- Problem to work on: Nothing but the records themselves, exactly as written and free of pictures, should appear in your response.

##### Exercise materials #####

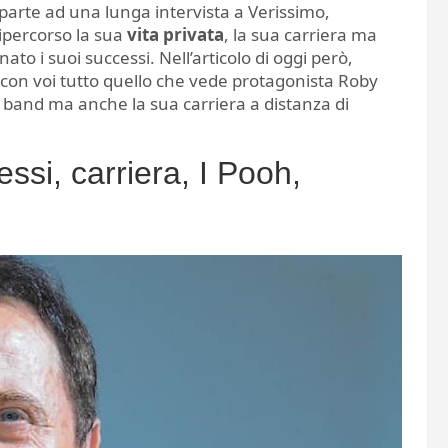
 parte ad una lunga intervista a Verissimo,
ripercorso la sua
vita privata
, la sua carriera ma
 i suoi successi. Nell’articolo di oggi però,
 con voi tutto quello che vede protagonista Roby
a band ma anche la sua carriera a distanza di
ssi, carriera, I Pooh,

#####

- Solution:
 parte ad una lunga intervista a Verissimo,
ripercorso la sua
vita privata
, la sua carriera ma
 i suoi successi. Nell’articolo di oggi però,
 con voi tutto quello che vede protagonista Roby
a band ma anche la sua carriera a distanza di
ssi, carriera, I Pooh,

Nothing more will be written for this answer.